Discussions

pmroz · Nov 8, 2017 02:10 PM

I've got some trending data for different identifiers and I want to identify similar trends using clustering. I'm not sure how to do this to cluster similar X-Y graphs together, or even if this is the correct way to analyze the data. Here's some sample data:

Time Period	PT	RP
1	A	.1
2	A	.2
3	A	.3
4	A	.38
1	B	.7
2	B	.6
3	B	.5
4	B	.4
1	C	.11
2	C	.22
3	C	.33
4	C	.48
1	D	.77
2	D	.66
3	D	.55
4	D	.44

Graphing the data shows two similar groups, A+C and B+D:

When I try cluster analysis I put Time Period, PT and RP in as Y variables, but the clustering isn't what I expected. If I set the clusters to two I get this:

When I save the clusters and graph them it's got them grouped spatially; not seeming to take the PT identifier into account:

Any ideas? Thanks!

Jeff_Perkinson · Nov 9, 2017 05:30 PM

I've done something very similar to what you're looking for using home price index data.

It starts off looking like this. One row for each Month/State combination. If I put that in Graph Builder I can see traces that look similar between States (e.g. NV and FL).

So, I want to find clusters of States where the Growth Rate is similar over the years.

To do that, I'll need to reshape the data to get one row for each State (that's what I want to cluster) and one column for each Month (the variables I want to use to determine the clusters). To do that, I use Tables->Split.

Which gives me a table like this. (NB: There are 51 rows because DC is in this data.)

Now I can use Analyze->Clustering->Heirarchical Clustering to group the states.

I usually turn on the Color Clusters options from the red triangle, and for this data, since it represents the States I bring up a map in Graph Builder alongside. Now, as I drag the thumb to choose how many clusters, I can see the map color as well.

Once I've decided on the number of clusters, I save the cluster number to the table using the hotspot.

But that saves the number back to the table after the split and I want that cluster number in the original table. So, I use Tables->Update to get it there.

Now I can use the cluster number to color the traces from my original Graph Builder trellis to see how good it did matching the patterns. I do this by using Cluster in the Overlay role.

I only used three clusters here, there are probably more but I think it does a pretty good job of getting the wiggly States together and the flat states together. Hawaii is a statistical (as well as geographic!) outlier.

Hope that helps.

-Jeff

View solution in original post

David_Burnham · Nov 9, 2017 06:25 PM

Couldn't find a video so I made one ...

[video]

-Dave

View solution in original post

ih · Nov 8, 2017 02:39 PM

It looks like instead of clustering points you want to cluster PTs. You could:

Fit lines or curves to each group
Save the parameters in a combined data table
Pivot/unpivot the table to have one row per PT and one column per parameter
Cluster the parameter columns in the new table

Then you should see the two groups you point out.

Chris_Kirchberg · Nov 8, 2017 02:53 PM

Try spliting out on PT so each PT is a column with values for each time point. Then clustering Time Period using PT. Time Period would be on Y axis of Cluster and PT would be X axis (See attached JMP table)

The problem you will find is that Hiearchical Clustering in JMP uses Euclidean Distance to define the distance matrix. For your case, you would nee to use correlation since you are looking for correlated PTs over time.

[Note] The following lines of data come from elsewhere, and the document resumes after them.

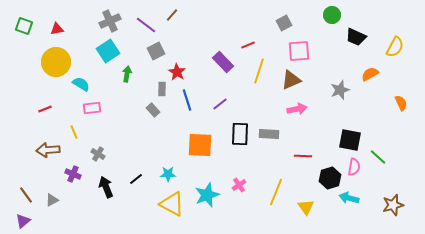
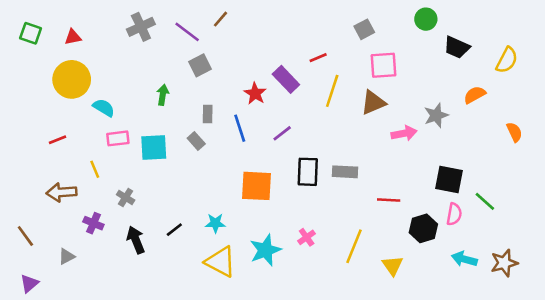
cyan square: (108, 51) -> (154, 147), moved, turned 30
red star: (177, 72) -> (255, 94), moved
pink arrow: (297, 109) -> (404, 133), moved
brown line: (26, 195) -> (25, 236), moved
cyan arrow: (349, 198) -> (464, 259), moved

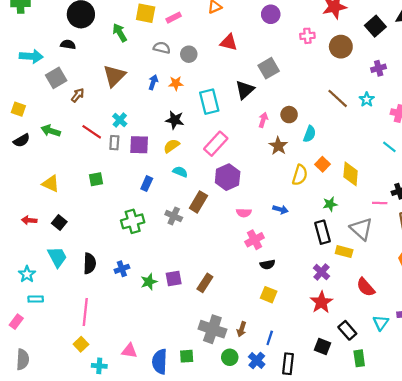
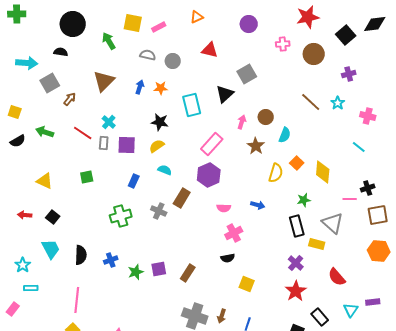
pink rectangle: (216, 144) -> (212, 144), moved
black semicircle: (267, 265) -> (228, 258), moved

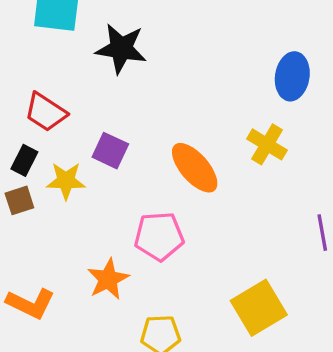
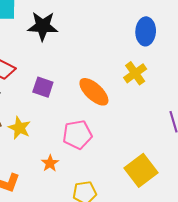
yellow cross: (267, 144) -> (135, 73), turned 30
yellow star: (66, 181) -> (19, 128), moved, turned 30
orange star: (108, 279) -> (50, 163), size x0.7

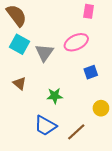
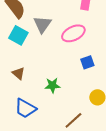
gray triangle: (44, 53) -> (42, 24), moved
blue trapezoid: (45, 126) -> (25, 108), moved

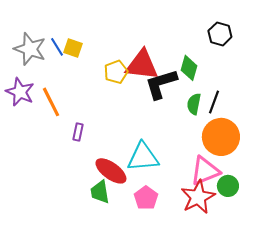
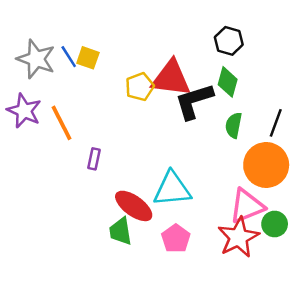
black hexagon: (220, 34) -> (229, 41), moved
black line: (214, 102) -> (276, 123), moved

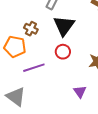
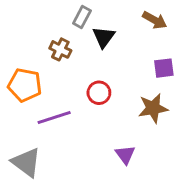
black triangle: (64, 26) -> (104, 37), moved, size x0.7
brown cross: (31, 29) -> (60, 49), moved

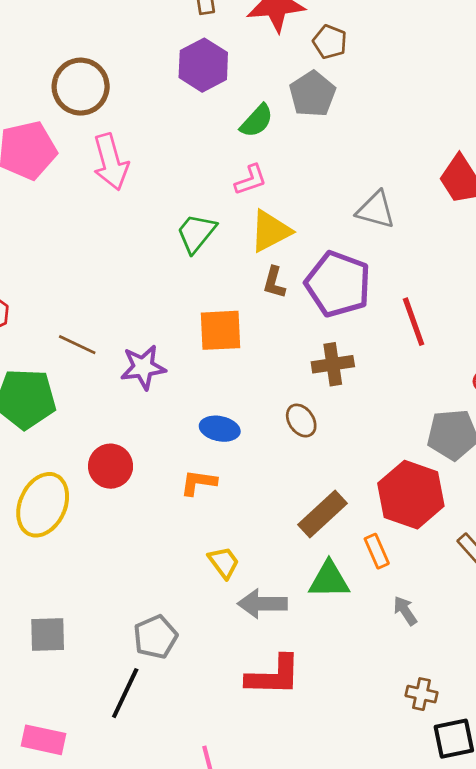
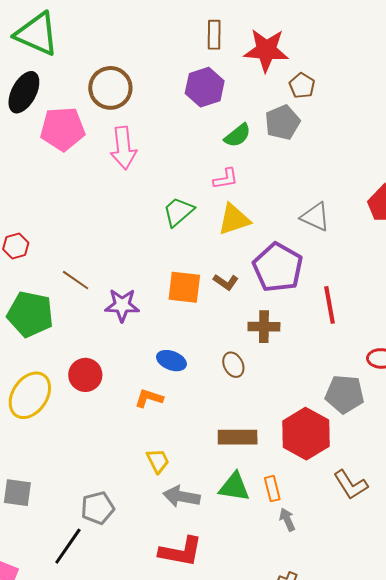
brown L-shape: (274, 282) -> (226, 282), moved, turned -80
brown rectangle: (323, 514) -> (238, 437), turned 33
orange rectangle: (377, 551) -> (272, 489), moved

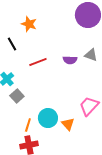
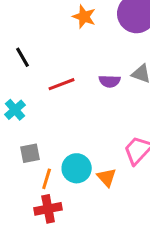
orange star: (29, 24) -> (84, 17), moved
gray square: (17, 96) -> (30, 153), moved, turned 32

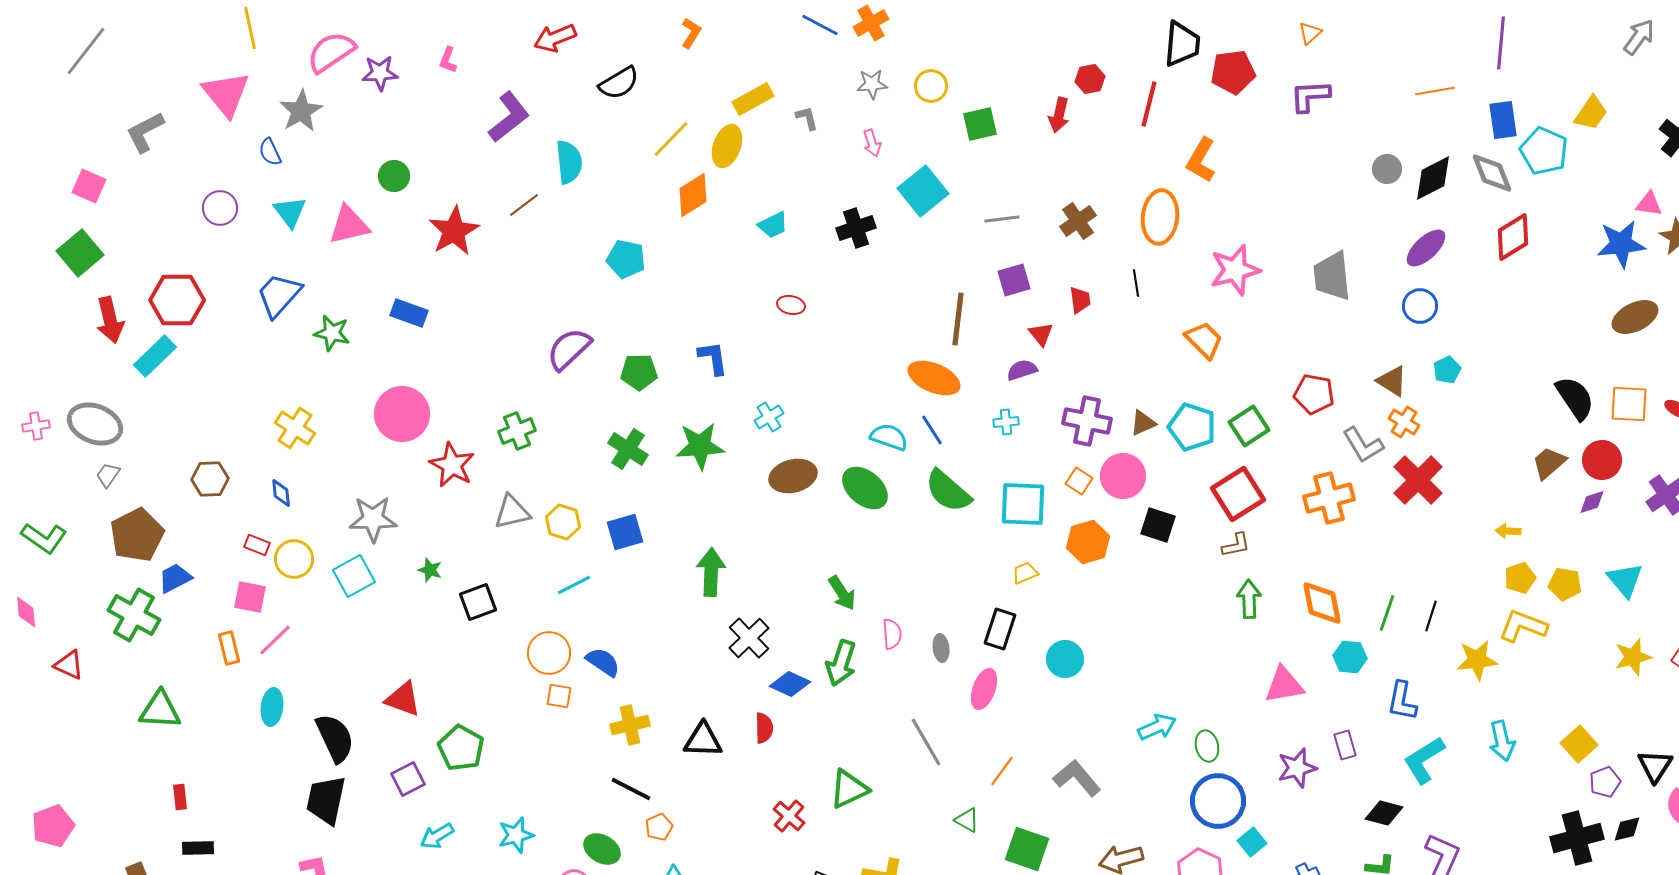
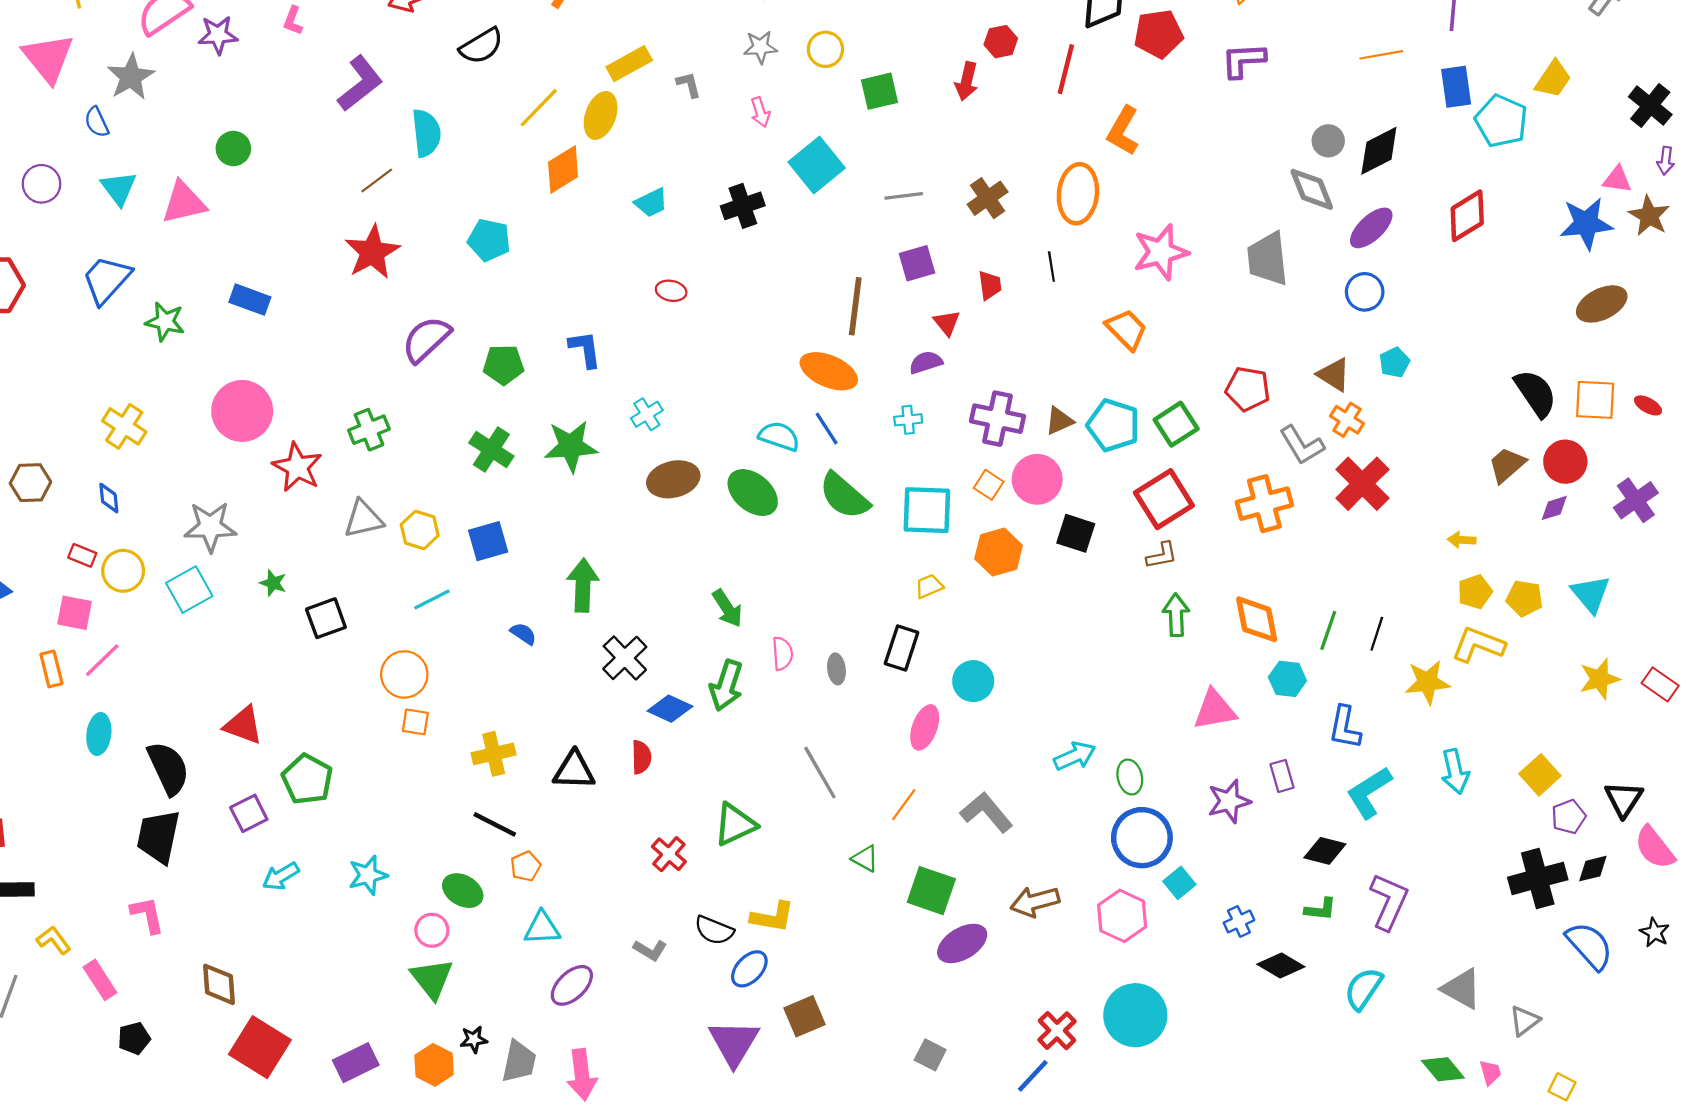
gray diamond: (1492, 173) -> (1312, 189), moved
red star: (454, 231) -> (372, 252), moved
blue semicircle: (603, 662) -> (523, 634), moved, size x0.7
pink ellipse: (984, 689) -> (925, 727), moved

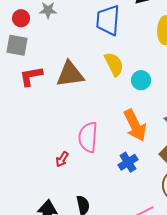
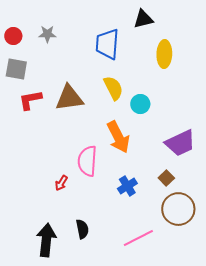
red circle: (21, 18) -> (13, 36), moved
orange arrow: (135, 125) -> (118, 137), moved

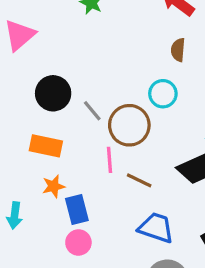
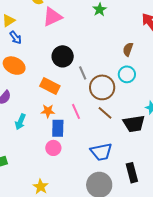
brown semicircle: (178, 50) -> (128, 49), moved
pink line: (109, 160) -> (76, 111), moved, turned -35
brown line: (139, 180) -> (105, 113), moved
blue trapezoid: (156, 228) -> (101, 152), turned 135

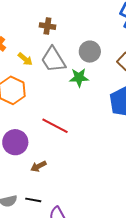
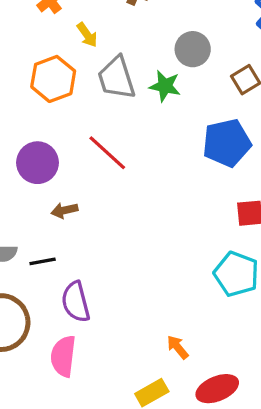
gray trapezoid: (53, 60) -> (116, 78), moved
black line: (33, 200) -> (43, 261), turned -35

After Spliting, you can using Multivariate to Cluster on Correlations.

Chris Kirchberg, M.S.²
Data Scientist, Life Sciences - Global Technical Enablement
JMP Statistical Discovery, LLC. - Denver, CO
Tel: +1-919-531-9927 ▪ Mobile: +1-303-378-7419 ▪ E-mail: chris.kirchberg@jmp.com
www.jmp.com

Chris_Kirchberg · Nov 8, 2017 03:11 PM

An added note. If you want to cluster on the correlations using Hierarchical Clustering, then you would need to save the correlation matrix from Multivariate as a data table, then create 4 more columns where a formula is created for each to subtract the correlation value from 1 so that you now have a "distance matrix" that can be used in Hierarchical Clustering (there is an option at the bottom left of the dialog to choose data is a distrance matrix).

If you choose this option, be aware that the new columns you make have to have the same lable and the "Row" Column which is used as a label in Hierchical Clustering. There you will see that AC and BD are clustered together (almost "perfectly" so).

Hope that helps.

Chris Kirchberg, M.S.²
Data Scientist, Life Sciences - Global Technical Enablement
JMP Statistical Discovery, LLC. - Denver, CO
Tel: +1-919-531-9927 ▪ Mobile: +1-303-378-7419 ▪ E-mail: chris.kirchberg@jmp.com
www.jmp.com

pmroz · Nov 8, 2017 03:23 PM

Thanks to both of you for your suggestions. Modeling the data is probably not a good option; this is what the data typically looks like:

As you can see this is time trending data. I would like to automatically detect that the red-circled trends are similar, and the blue-circled trends are similar.

Chris_Kirchberg · Nov 9, 2017 04:56 PM

Ya, I think you can get away with using Euclidean distances in that case given the nature and shape of the data. Spliting out the data, then clustering will help a lot. You can save the cluster numbers to the data table then stack it again to use teh cluster numbers to color.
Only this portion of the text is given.